U.S. Secretary of Defense Pete Hegseth seated in the Oval Office of the White House.

Why It’s Wrong to Involuntarily Mobilize Reserve JAGs for Immigration Cases

U.S. Secretary of Defense Pete Hegseth plans to involuntarily mobilize military lawyers for duty as immigration judges and to serve as government counsel in cases involving detained migrant children, according to Bloomberg. The Department of Defense is first seeking volunteers, but if too few people step forward, Hegseth has authorized involuntary activation. These Reserve judge advocates will be assigned cases involving unaccompanied children being held in custody by the Health and Human Services (HHS) Office of Refugee Resettlement in detention and deportation matters.

If Bloomberg’s reporting is correct, this decision by Hegseth is simply wrong. Federal law specifies that involuntary mobilization is to be used for war or national emergencies. These authorities have been most recently relied upon to activate, and in many cases deploy, Reservists in support of the wars in Iraq and Afghanistan. Even in light of the broad deference given to the executive branch to respond to a variety of crises, using involuntary mobilization of Reserve military lawyers to prosecute cases against children in HHS custody, or to fix this administration’s self-inflicted shortage of immigration judges, makes a mockery of the intent and importance of the mobilization statutes to the United States’ defense.    

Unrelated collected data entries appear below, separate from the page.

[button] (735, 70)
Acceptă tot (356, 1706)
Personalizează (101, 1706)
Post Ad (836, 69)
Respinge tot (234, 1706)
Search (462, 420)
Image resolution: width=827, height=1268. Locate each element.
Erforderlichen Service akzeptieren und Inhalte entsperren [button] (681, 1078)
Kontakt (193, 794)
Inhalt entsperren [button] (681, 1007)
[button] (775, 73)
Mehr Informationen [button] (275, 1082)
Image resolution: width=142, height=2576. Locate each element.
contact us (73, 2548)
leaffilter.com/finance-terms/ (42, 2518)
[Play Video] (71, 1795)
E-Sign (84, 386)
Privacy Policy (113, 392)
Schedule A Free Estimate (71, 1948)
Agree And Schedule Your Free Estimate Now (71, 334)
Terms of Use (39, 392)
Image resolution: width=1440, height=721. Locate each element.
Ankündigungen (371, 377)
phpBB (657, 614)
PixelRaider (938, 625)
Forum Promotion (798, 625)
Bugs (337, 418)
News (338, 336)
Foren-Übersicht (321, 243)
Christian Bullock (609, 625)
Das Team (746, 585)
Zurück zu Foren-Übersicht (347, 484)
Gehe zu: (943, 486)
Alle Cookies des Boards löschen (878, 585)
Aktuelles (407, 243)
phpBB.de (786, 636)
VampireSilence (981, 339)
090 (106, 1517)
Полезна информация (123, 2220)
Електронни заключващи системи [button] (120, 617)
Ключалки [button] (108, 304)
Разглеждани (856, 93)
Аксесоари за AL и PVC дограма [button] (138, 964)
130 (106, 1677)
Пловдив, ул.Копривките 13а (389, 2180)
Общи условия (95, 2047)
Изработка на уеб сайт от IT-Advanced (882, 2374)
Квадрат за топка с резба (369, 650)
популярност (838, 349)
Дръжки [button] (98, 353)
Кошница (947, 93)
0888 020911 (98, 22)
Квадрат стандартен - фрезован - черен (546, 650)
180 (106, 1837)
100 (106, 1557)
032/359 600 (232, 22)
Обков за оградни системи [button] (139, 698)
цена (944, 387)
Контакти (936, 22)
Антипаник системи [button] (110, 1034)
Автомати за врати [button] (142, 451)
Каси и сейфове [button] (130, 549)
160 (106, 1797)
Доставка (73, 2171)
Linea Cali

The proposal is fundamentally unfair to both the JAGs, who have no training or experience in immigration law, and to the immigrants involved in legal proceedings, who are entitled to meaningful due process. It would also wrongfully spend money appropriated for military activities for other governmental and political purposes completely unrelated to military actions. Finally, the second and third order effects of the plan would have near-term and long-term impacts to the perceptions of the U.S. armed forces, particularly the military’s Reserve components.

An Abuse of Authority

Members of the military’s Reserve components can be called to active duty under several provisions of Title 10 of the U.S. Code, which governs actions by the Department of Defense and military services. Reservists can voluntarily serve on active duty for specified periods of time under 10 U.S.C. 12301.   

Reservists can be involuntarily called to active duty only under the following conditions for specific purposes and periods of time under the law:

  • For service on active duty for a war or national emergency declared by Congress (or otherwise authorized by law) for the duration of the war plus six months. 10 U.S.C. 12301.
  • For service on active duty in a time of national emergency declared by the president (or when otherwise authorized by law) for no more than 24 consecutive months. 10 U.S.C. 12302.
  • For service to augment the active forces (or perform other specified duties not relevant here) for no longer than 365 consecutive days. 10 U.S.C. 12304.

Reservists have civilian as well as military jobs, and are often some of their civilian employers’ best employees. The Uniformed Services Employment and Reemployment Rights Act (USERRA) provides civilian job protections when they are called to active duty.

The U.S. government counts on employer support for the country’s Reservists. Employers cannot discriminate against employees who are on reserves and are required to hold their jobs for them during their military service. Although these are strong legal requirements, Reservists and the military services depend on the good will of employers to support them as they perform their military duties. Misuse of the military through involuntary mobilization for non-military activities will destroy the goodwill of employers to support the country’s military services now and in the future when Reservists are needed to participate in legitimate military actions in defense of the country. 

Most Reserve judge advocates who were called up for active duty during the wars in Iraq and Afghanistan served on voluntary orders. The overwhelming majority enjoyed the enthusiastic support of their employers, many of whom even made up the difference between their civilian and military pay. Relatively few were involuntarily activated for these critical wartime duties. The proposed use by Hegseth of involuntary mobilization for purposes wholly unrelated to military actions is an abuse of the authority given to him. It will undermine the purpose and importance of Reserve Component military service.

If implemented, it would also adversely impact morale and the ability to attract and retain qualified Reserve judge advocates for the future. They signed up to continue their military service part-time and to be ready to be activated and deployed when needed. They did not sign up to serve as immigration judges or government counsel in immigration proceedings. If, as the Bloomberg article suggests, these judge advocates will be employed in their “home area,” their use as prosecutors or judges in their communities could undermine not only their own personal relationships but also their community’s respect for the military.

The Reserve judge advocate force is a critical trained resource for the active-duty military and the nation’s defense. It is not a fungible source of generic legal services for the government to use when it wants. The country cannot squander this valuable national resource for short-term, non-military ends.